## ASSIGNMENT
Without including any picture, repeat the records below exactly.

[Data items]
BEGIN
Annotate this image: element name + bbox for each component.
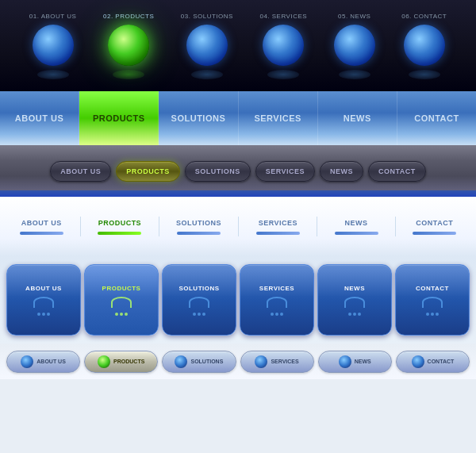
minimal-nav-contact[interactable]: CONTACT: [406, 219, 463, 235]
nav-ball-products[interactable]: 02. PRODUCTS: [103, 13, 154, 79]
flat-nav-contact[interactable]: CONTACT: [397, 91, 476, 145]
ball-reflection-services: [267, 70, 299, 79]
tile-icon-products: [111, 297, 132, 308]
tile-dot: [358, 313, 361, 316]
bottom-nav-contact[interactable]: CONTACT: [396, 351, 470, 373]
minimal-label-solutions: SOLUTIONS: [176, 219, 221, 227]
tile-nav-products[interactable]: PRODUCTS: [84, 264, 159, 336]
pill-nav-solutions[interactable]: SOLUTIONS: [185, 161, 251, 182]
pill-nav-services[interactable]: SERVICES: [255, 161, 315, 182]
pill-nav-products[interactable]: PRODUCTS: [116, 161, 180, 182]
minimal-label-news: NEWS: [345, 219, 368, 227]
pill-nav-news[interactable]: NEWS: [320, 161, 363, 182]
bottom-sphere-contact: [412, 355, 424, 368]
bottom-sphere-services: [255, 355, 267, 368]
ball-label-news: 05. NEWS: [338, 13, 370, 20]
minimal-nav-about[interactable]: ABOUT US: [13, 219, 70, 235]
flat-nav-products[interactable]: PRODUCTS: [79, 91, 159, 145]
minimal-label-services: SERVICES: [259, 219, 298, 227]
minimal-sep-3: [238, 217, 239, 236]
tile-dot: [193, 313, 196, 316]
tile-dot: [275, 313, 278, 316]
tile-nav-contact[interactable]: CONTACT: [395, 264, 470, 336]
ball-sphere-contact: [404, 25, 445, 66]
bottom-nav-section: ABOUT US PRODUCTS SOLUTIONS SERVICES NEW…: [0, 344, 476, 379]
tile-label-about: ABOUT US: [25, 285, 62, 292]
tile-nav-services[interactable]: SERVICES: [240, 264, 314, 336]
minimal-nav-products[interactable]: PRODUCTS: [91, 219, 148, 235]
minimal-sep-5: [395, 217, 396, 236]
tile-nav-solutions[interactable]: SOLUTIONS: [162, 264, 236, 336]
minimal-bar-products: [98, 232, 141, 235]
bottom-nav-solutions[interactable]: SOLUTIONS: [162, 351, 236, 373]
ball-reflection-contact: [409, 70, 440, 79]
nav-ball-about[interactable]: 01. ABOUT US: [29, 13, 77, 79]
minimal-label-contact: CONTACT: [416, 219, 453, 227]
nav-ball-news[interactable]: 05. NEWS: [334, 13, 375, 79]
tile-icon-contact: [422, 297, 443, 308]
nav-ball-contact[interactable]: 06. CONTACT: [401, 13, 447, 79]
minimal-sep-4: [317, 217, 317, 236]
pill-nav-contact[interactable]: CONTACT: [368, 161, 426, 182]
pill-nav-section: ABOUT US PRODUCTS SOLUTIONS SERVICES NEW…: [0, 145, 476, 197]
minimal-sep-2: [159, 217, 159, 236]
tile-dot: [115, 313, 118, 316]
tile-dot: [47, 313, 50, 316]
tile-label-products: PRODUCTS: [102, 285, 141, 292]
nav-ball-solutions[interactable]: 03. SOLUTIONS: [181, 13, 233, 79]
minimal-nav-section: ABOUT US PRODUCTS SOLUTIONS SERVICES NEW…: [0, 197, 476, 256]
flat-nav-solutions[interactable]: SOLUTIONS: [159, 91, 238, 145]
bottom-nav-news[interactable]: NEWS: [318, 351, 392, 373]
flat-nav-services[interactable]: SERVICES: [239, 91, 318, 145]
ball-reflection-news: [339, 70, 370, 79]
tile-icon-news: [344, 297, 365, 308]
tile-dots-products: [112, 313, 131, 316]
tile-dot: [42, 313, 45, 316]
tile-icon-solutions: [189, 297, 209, 308]
tile-dot: [280, 313, 283, 316]
bottom-label-solutions: SOLUTIONS: [190, 359, 223, 364]
flat-nav-news[interactable]: NEWS: [318, 91, 397, 145]
minimal-nav-solutions[interactable]: SOLUTIONS: [170, 219, 228, 235]
ball-sphere-services: [263, 25, 304, 66]
nav-ball-services[interactable]: 04. SERVICES: [259, 13, 307, 79]
pill-nav-about[interactable]: ABOUT US: [50, 161, 111, 182]
bottom-sphere-products: [98, 355, 110, 368]
balls-nav-container: 01. ABOUT US 02. PRODUCTS 03. SOLUTIONS …: [16, 13, 460, 79]
tile-dot: [353, 313, 356, 316]
ball-label-solutions: 03. SOLUTIONS: [181, 13, 233, 20]
ball-sphere-solutions: [186, 25, 228, 66]
minimal-bar-about: [20, 232, 63, 235]
pills-nav-container: ABOUT US PRODUCTS SOLUTIONS SERVICES NEW…: [50, 161, 426, 182]
tile-dot: [202, 313, 205, 316]
tile-nav-news[interactable]: NEWS: [317, 264, 392, 336]
flat-nav-section: ABOUT US PRODUCTS SOLUTIONS SERVICES NEW…: [0, 91, 476, 145]
minimal-nav-services[interactable]: SERVICES: [250, 219, 306, 235]
bottom-nav-services[interactable]: SERVICES: [240, 351, 314, 373]
tile-dot: [125, 313, 128, 316]
minimal-bar-services: [256, 232, 300, 235]
tile-dot: [436, 313, 439, 316]
minimal-bar-solutions: [177, 232, 221, 235]
tile-dot: [348, 313, 351, 316]
ball-label-about: 01. ABOUT US: [29, 13, 77, 20]
tile-dots-contact: [423, 313, 442, 316]
tile-dot: [431, 313, 434, 316]
flat-nav-about[interactable]: ABOUT US: [0, 91, 79, 145]
tile-dot: [120, 313, 123, 316]
minimal-bar-news: [335, 232, 378, 235]
tile-nav-about[interactable]: ABOUT US: [6, 264, 81, 336]
bottom-nav-products[interactable]: PRODUCTS: [84, 351, 158, 373]
bottom-label-services: SERVICES: [271, 359, 298, 364]
tile-dots-services: [267, 313, 286, 316]
ball-reflection-about: [37, 70, 69, 79]
ball-nav-section: 01. ABOUT US 02. PRODUCTS 03. SOLUTIONS …: [0, 0, 476, 91]
tile-label-contact: CONTACT: [416, 285, 449, 292]
minimal-label-about: ABOUT US: [21, 219, 62, 227]
tile-dot: [37, 313, 40, 316]
bottom-sphere-solutions: [175, 355, 187, 368]
tile-dots-news: [345, 313, 364, 316]
bottom-nav-about[interactable]: ABOUT US: [6, 351, 80, 373]
tile-dots-solutions: [190, 313, 209, 316]
minimal-nav-news[interactable]: NEWS: [328, 219, 385, 235]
END
## TASK SOLUTION
Annotate this image: element name + bbox for each component.
minimal-nav-contact[interactable]: CONTACT: [406, 219, 463, 235]
nav-ball-products[interactable]: 02. PRODUCTS: [103, 13, 154, 79]
flat-nav-contact[interactable]: CONTACT: [397, 91, 476, 145]
ball-reflection-services: [267, 70, 299, 79]
tile-icon-products: [111, 297, 132, 308]
tile-dot: [358, 313, 361, 316]
bottom-nav-contact[interactable]: CONTACT: [396, 351, 470, 373]
minimal-label-solutions: SOLUTIONS: [176, 219, 221, 227]
tile-nav-products[interactable]: PRODUCTS: [84, 264, 159, 336]
pill-nav-solutions[interactable]: SOLUTIONS: [185, 161, 251, 182]
pill-nav-services[interactable]: SERVICES: [255, 161, 315, 182]
pill-nav-products[interactable]: PRODUCTS: [116, 161, 180, 182]
minimal-label-news: NEWS: [345, 219, 368, 227]
pill-nav-news[interactable]: NEWS: [320, 161, 363, 182]
bottom-sphere-contact: [412, 355, 424, 368]
bottom-sphere-services: [255, 355, 267, 368]
ball-label-news: 05. NEWS: [338, 13, 370, 20]
minimal-nav-about[interactable]: ABOUT US: [13, 219, 70, 235]
flat-nav-products[interactable]: PRODUCTS: [79, 91, 159, 145]
minimal-label-services: SERVICES: [259, 219, 298, 227]
minimal-sep-3: [238, 217, 239, 236]
tile-dot: [193, 313, 196, 316]
tile-dot: [275, 313, 278, 316]
tile-nav-contact[interactable]: CONTACT: [395, 264, 470, 336]
ball-sphere-contact: [404, 25, 445, 66]
bottom-nav-section: ABOUT US PRODUCTS SOLUTIONS SERVICES NEW…: [0, 344, 476, 379]
tile-label-about: ABOUT US: [25, 285, 62, 292]
tile-nav-services[interactable]: SERVICES: [240, 264, 314, 336]
minimal-nav-products[interactable]: PRODUCTS: [91, 219, 148, 235]
minimal-sep-5: [395, 217, 396, 236]
tile-nav-solutions[interactable]: SOLUTIONS: [162, 264, 236, 336]
minimal-bar-products: [98, 232, 141, 235]
bottom-nav-solutions[interactable]: SOLUTIONS: [162, 351, 236, 373]
ball-reflection-contact: [409, 70, 440, 79]
nav-ball-about[interactable]: 01. ABOUT US: [29, 13, 77, 79]
minimal-label-contact: CONTACT: [416, 219, 453, 227]
nav-ball-news[interactable]: 05. NEWS: [334, 13, 375, 79]
tile-icon-contact: [422, 297, 443, 308]
nav-ball-contact[interactable]: 06. CONTACT: [401, 13, 447, 79]
minimal-sep-4: [317, 217, 317, 236]
pill-nav-contact[interactable]: CONTACT: [368, 161, 426, 182]
pill-nav-section: ABOUT US PRODUCTS SOLUTIONS SERVICES NEW…: [0, 145, 476, 197]
minimal-sep-2: [159, 217, 159, 236]
tile-dot: [115, 313, 118, 316]
tile-dot: [47, 313, 50, 316]
tile-label-products: PRODUCTS: [102, 285, 141, 292]
nav-ball-solutions[interactable]: 03. SOLUTIONS: [181, 13, 233, 79]
minimal-nav-section: ABOUT US PRODUCTS SOLUTIONS SERVICES NEW…: [0, 197, 476, 256]
flat-nav-solutions[interactable]: SOLUTIONS: [159, 91, 238, 145]
bottom-nav-news[interactable]: NEWS: [318, 351, 392, 373]
flat-nav-services[interactable]: SERVICES: [239, 91, 318, 145]
ball-reflection-news: [339, 70, 370, 79]
tile-icon-news: [344, 297, 365, 308]
tile-dots-products: [112, 313, 131, 316]
tile-dot: [42, 313, 45, 316]
tile-icon-solutions: [189, 297, 209, 308]
tile-dot: [280, 313, 283, 316]
bottom-label-solutions: SOLUTIONS: [190, 359, 223, 364]
flat-nav-news[interactable]: NEWS: [318, 91, 397, 145]
minimal-nav-solutions[interactable]: SOLUTIONS: [170, 219, 228, 235]
ball-sphere-services: [263, 25, 304, 66]
nav-ball-services[interactable]: 04. SERVICES: [259, 13, 307, 79]
pill-nav-about[interactable]: ABOUT US: [50, 161, 111, 182]
bottom-sphere-products: [98, 355, 110, 368]
balls-nav-container: 01. ABOUT US 02. PRODUCTS 03. SOLUTIONS …: [16, 13, 460, 79]
tile-dot: [353, 313, 356, 316]
ball-label-solutions: 03. SOLUTIONS: [181, 13, 233, 20]
ball-sphere-solutions: [186, 25, 228, 66]
minimal-bar-about: [20, 232, 63, 235]
pills-nav-container: ABOUT US PRODUCTS SOLUTIONS SERVICES NEW…: [50, 161, 426, 182]
tile-dot: [202, 313, 205, 316]
tile-nav-news[interactable]: NEWS: [317, 264, 392, 336]
flat-nav-section: ABOUT US PRODUCTS SOLUTIONS SERVICES NEW…: [0, 91, 476, 145]
minimal-nav-services[interactable]: SERVICES: [250, 219, 306, 235]
bottom-nav-services[interactable]: SERVICES: [240, 351, 314, 373]
tile-dot: [125, 313, 128, 316]
minimal-bar-services: [256, 232, 300, 235]
tile-dot: [436, 313, 439, 316]
minimal-bar-solutions: [177, 232, 221, 235]
tile-dot: [348, 313, 351, 316]
ball-label-about: 01. ABOUT US: [29, 13, 77, 20]
tile-dots-contact: [423, 313, 442, 316]
tile-dot: [431, 313, 434, 316]
flat-nav-about[interactable]: ABOUT US: [0, 91, 79, 145]
tile-dot: [120, 313, 123, 316]
minimal-bar-news: [335, 232, 378, 235]
tile-nav-about[interactable]: ABOUT US: [6, 264, 81, 336]
bottom-nav-products[interactable]: PRODUCTS: [84, 351, 158, 373]
bottom-label-services: SERVICES: [271, 359, 298, 364]
tile-dots-services: [267, 313, 286, 316]
ball-reflection-about: [37, 70, 69, 79]
ball-nav-section: 01. ABOUT US 02. PRODUCTS 03. SOLUTIONS …: [0, 0, 476, 91]
tile-label-contact: CONTACT: [416, 285, 449, 292]
minimal-label-about: ABOUT US: [21, 219, 62, 227]
tile-dot: [37, 313, 40, 316]
bottom-sphere-solutions: [175, 355, 187, 368]
tile-dots-news: [345, 313, 364, 316]
bottom-nav-about[interactable]: ABOUT US: [6, 351, 80, 373]
tile-dots-solutions: [190, 313, 209, 316]
minimal-nav-news[interactable]: NEWS: [328, 219, 385, 235]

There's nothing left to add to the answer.